TASK INSTRUCTIONS:
Within the listing below, filter for "than" and copy every matching line.

SUPPLIED MATERIAL:

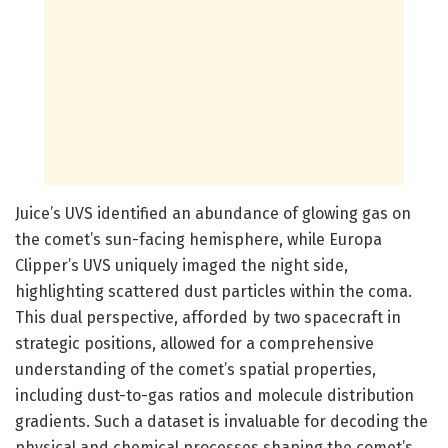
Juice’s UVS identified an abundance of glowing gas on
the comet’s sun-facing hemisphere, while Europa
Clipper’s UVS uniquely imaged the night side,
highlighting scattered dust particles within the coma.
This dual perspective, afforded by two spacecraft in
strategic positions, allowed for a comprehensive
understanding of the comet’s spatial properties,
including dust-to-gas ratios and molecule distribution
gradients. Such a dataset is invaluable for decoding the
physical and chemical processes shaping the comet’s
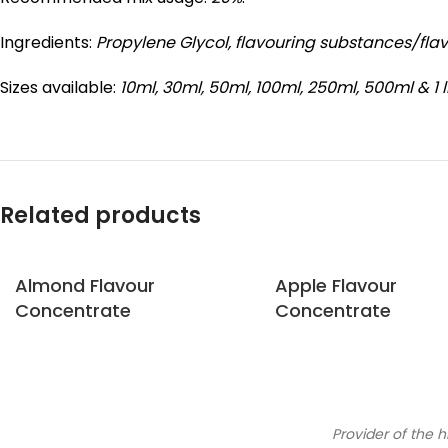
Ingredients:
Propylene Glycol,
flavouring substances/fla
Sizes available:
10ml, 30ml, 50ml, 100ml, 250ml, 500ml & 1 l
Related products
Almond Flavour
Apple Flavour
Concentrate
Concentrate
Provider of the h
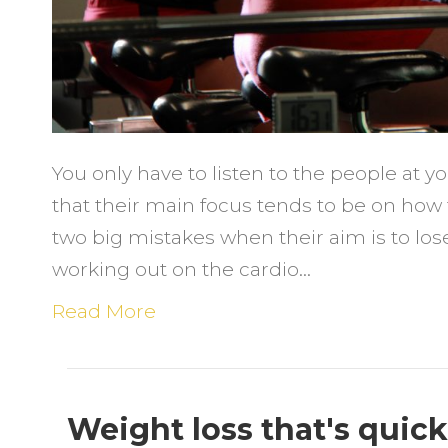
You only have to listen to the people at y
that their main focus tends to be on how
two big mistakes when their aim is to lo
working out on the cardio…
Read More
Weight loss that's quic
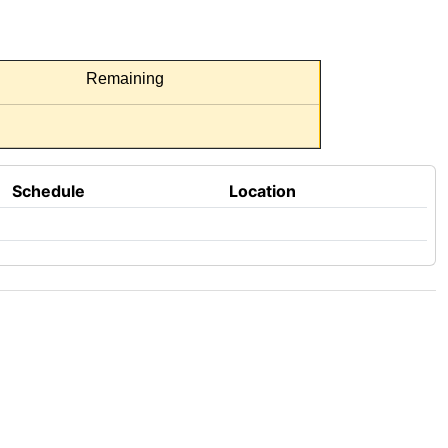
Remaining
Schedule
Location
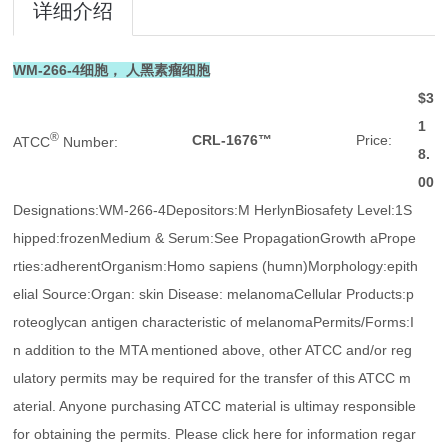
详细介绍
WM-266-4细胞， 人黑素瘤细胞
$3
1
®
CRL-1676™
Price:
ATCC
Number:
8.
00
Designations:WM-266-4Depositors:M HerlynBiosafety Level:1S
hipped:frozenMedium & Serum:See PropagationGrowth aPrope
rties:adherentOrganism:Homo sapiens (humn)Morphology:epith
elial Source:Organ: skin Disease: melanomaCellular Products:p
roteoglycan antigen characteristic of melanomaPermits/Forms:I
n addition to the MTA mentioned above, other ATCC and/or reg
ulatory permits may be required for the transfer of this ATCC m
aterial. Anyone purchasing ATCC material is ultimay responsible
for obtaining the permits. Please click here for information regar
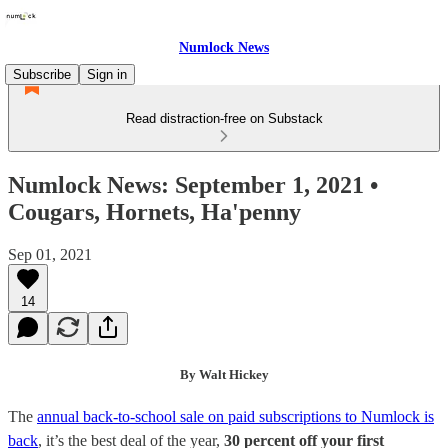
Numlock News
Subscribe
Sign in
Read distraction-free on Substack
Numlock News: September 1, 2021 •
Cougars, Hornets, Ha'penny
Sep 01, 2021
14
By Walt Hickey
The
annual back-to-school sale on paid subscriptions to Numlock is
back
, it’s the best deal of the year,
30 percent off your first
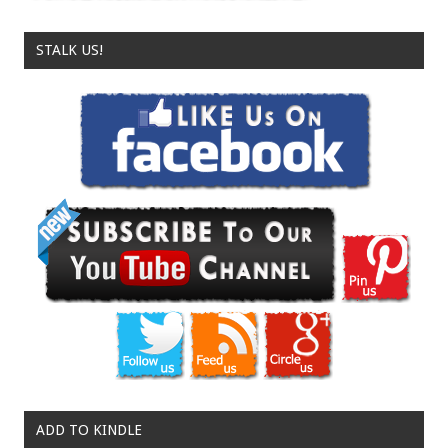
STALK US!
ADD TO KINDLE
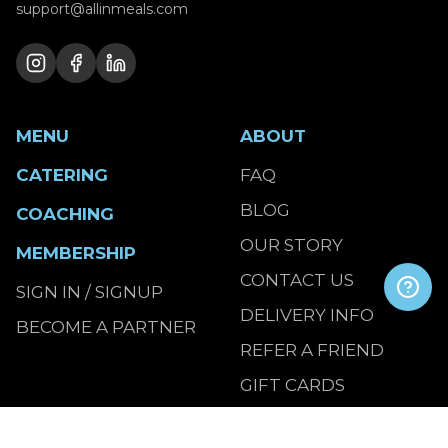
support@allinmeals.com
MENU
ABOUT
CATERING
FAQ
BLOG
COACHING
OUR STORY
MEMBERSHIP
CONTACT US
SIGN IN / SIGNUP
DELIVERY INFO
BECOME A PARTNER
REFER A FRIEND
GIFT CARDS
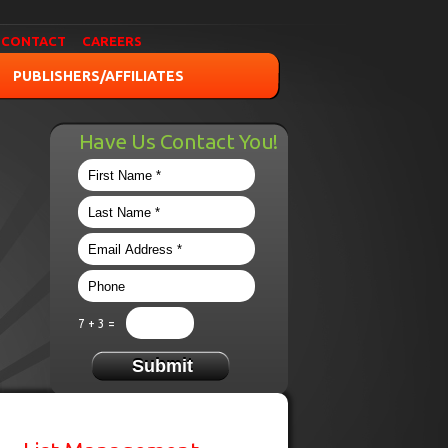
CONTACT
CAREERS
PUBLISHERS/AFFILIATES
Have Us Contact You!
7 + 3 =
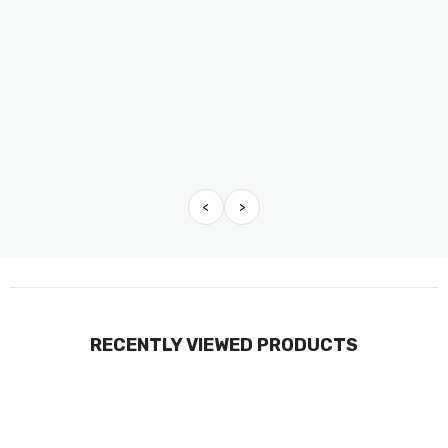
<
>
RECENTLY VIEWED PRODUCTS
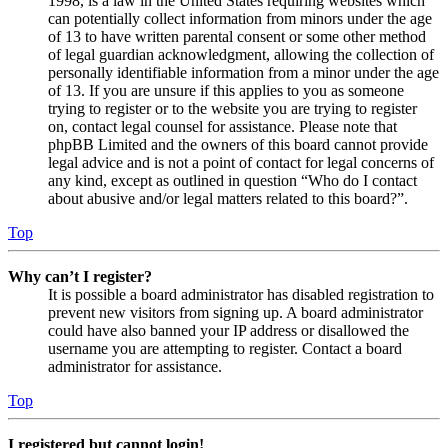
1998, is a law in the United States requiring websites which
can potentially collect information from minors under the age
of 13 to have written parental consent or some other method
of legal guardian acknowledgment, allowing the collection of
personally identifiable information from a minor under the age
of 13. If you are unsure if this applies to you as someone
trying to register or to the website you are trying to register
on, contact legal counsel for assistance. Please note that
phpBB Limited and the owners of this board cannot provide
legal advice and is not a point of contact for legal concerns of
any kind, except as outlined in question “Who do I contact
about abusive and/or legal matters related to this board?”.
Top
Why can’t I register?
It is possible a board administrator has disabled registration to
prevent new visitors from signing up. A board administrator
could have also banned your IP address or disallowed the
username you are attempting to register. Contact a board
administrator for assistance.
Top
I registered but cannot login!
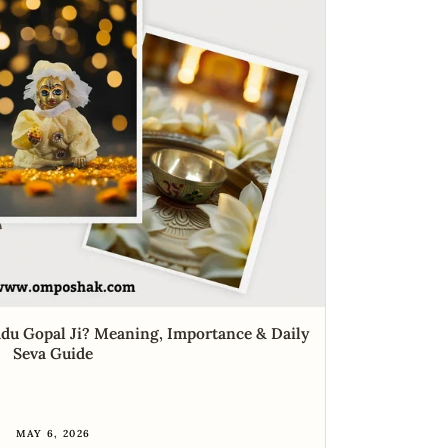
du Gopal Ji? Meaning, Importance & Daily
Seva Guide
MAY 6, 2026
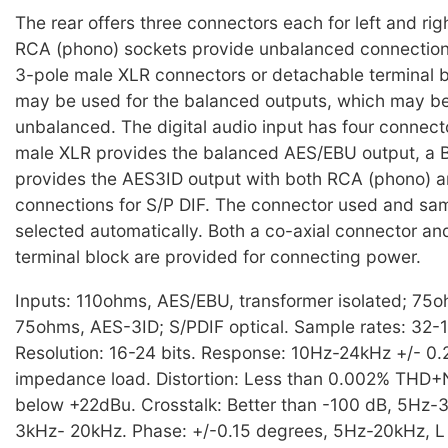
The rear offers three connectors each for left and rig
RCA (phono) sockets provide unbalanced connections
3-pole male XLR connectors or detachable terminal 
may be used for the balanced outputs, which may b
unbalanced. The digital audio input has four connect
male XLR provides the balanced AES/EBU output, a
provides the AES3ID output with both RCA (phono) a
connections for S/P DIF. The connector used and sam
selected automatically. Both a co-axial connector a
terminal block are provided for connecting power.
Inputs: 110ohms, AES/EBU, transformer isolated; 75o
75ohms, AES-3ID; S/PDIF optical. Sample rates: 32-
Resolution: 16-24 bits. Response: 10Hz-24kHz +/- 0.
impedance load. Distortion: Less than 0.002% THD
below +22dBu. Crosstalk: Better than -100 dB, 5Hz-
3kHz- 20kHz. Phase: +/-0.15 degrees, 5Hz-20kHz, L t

TASK RESPONSE:
impedance load. Distortion: Less than 0.002% THD
below +22dBu. Crosstalk: Better than -100 dB, 5Hz-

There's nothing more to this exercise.